Yahoo News 3 Apr 10;
BEIJING (AFP) – A tributary of China's Yellow River has been polluted by an oil spill, state-run media reported Saturday, in the latest environmental accident to threaten the nation's drinking water.
About 1,000 tonnes of oil sludge has contaminated farmland and the Luohe River in northern Shaanxi province after a recycling pool at a sewage treatment plant collapsed last Sunday, the China Daily said.
More than 2,000 people have been scrambling to clean up the mess and eight containment belts have been set up downstream from the spill, the English-language newspaper said.

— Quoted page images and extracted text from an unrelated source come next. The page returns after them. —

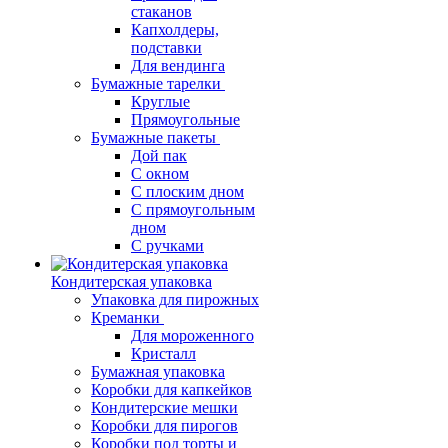
стаканов
Капхолдеры,
подставки
Для вендинга
Бумажные тарелки
Круглые
Прямоугольные
Бумажные пакеты
Дой пак
С окном
С плоским дном
С прямоугольным
дном
С ручками
Кондитерская упаковка
Упаковка для пирожных
Креманки
Для мороженного
Кристалл
Бумажная упаковка
Коробки для капкейков
Кондитерские мешки
Коробки для пирогов
Коробки под торты и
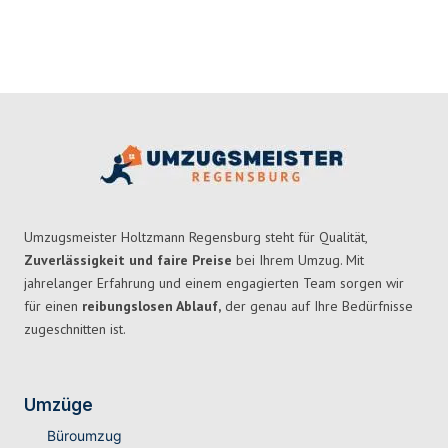
Umzugsmeister Holtzmann Regensburg steht für Qualität,
Zuverlässigkeit und faire Preise
bei Ihrem Umzug. Mit
jahrelanger Erfahrung und einem engagierten Team sorgen wir
für einen
reibungslosen Ablauf,
der genau auf Ihre Bedürfnisse
zugeschnitten ist.
Umzüge
Büroumzug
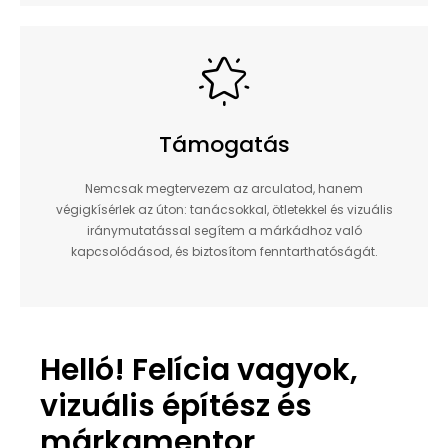
Támogatás
Nemcsak megtervezem az arculatod, hanem
végigkísérlek az úton: tanácsokkal, ötletekkel és vizuális
iránymutatással segítem a márkádhoz való
kapcsolódásod, és biztosítom fenntarthatóságát.
Helló! Felícia vagyok,
vizuális építész és
márkamentor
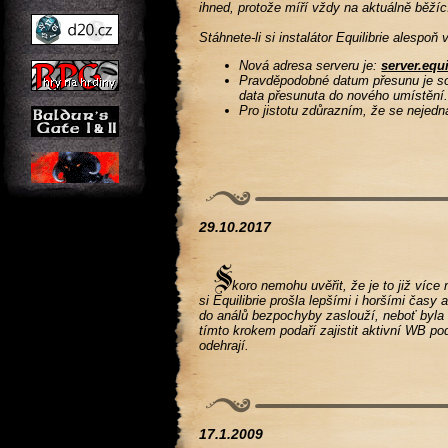
ihned, protože míří vždy na aktuálně běž
Stáhnete-li si instalátor Equilibrie alespo
Nová adresa serveru je:
server.equi
Pravděpodobné datum přesunu je so
data přesunuta do nového umístění
Pro jistotu zdůrazním, že se nejed
29.10.2017
koro nemohu uvěřit, že je to již více 
si Equilibrie prošla lepšími i horšími časy
do análů bezpochyby zaslouží, neboť byla
tímto krokem podaří zajistit aktivní WB po
odehrají.
17.1.2009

"At present the sludge in the river has been effectively controlled and we will make efforts to clean up the contamination in the farmland and valley," local government official Wang Hongli was quoted as saying.
AFP calls to the local environmental protection bureau went unanswered.
More than 30 years of unbridled economic growth have left most of China's lakes and rivers heavily polluted, while the nation's urban dwellers also face some of the world's worst air pollution.
More than 200 million Chinese currently do not have access to safe drinking water, according to government data.
In January, two tributaries of the Yellow River were "seriously polluted" by an oil spill after a pipeline operated by China's largest oil producer, China National Petroleum Corp., ruptured.
In that incident up to 150,000 litres of diesel spilled into the Chishui and Wei rivers.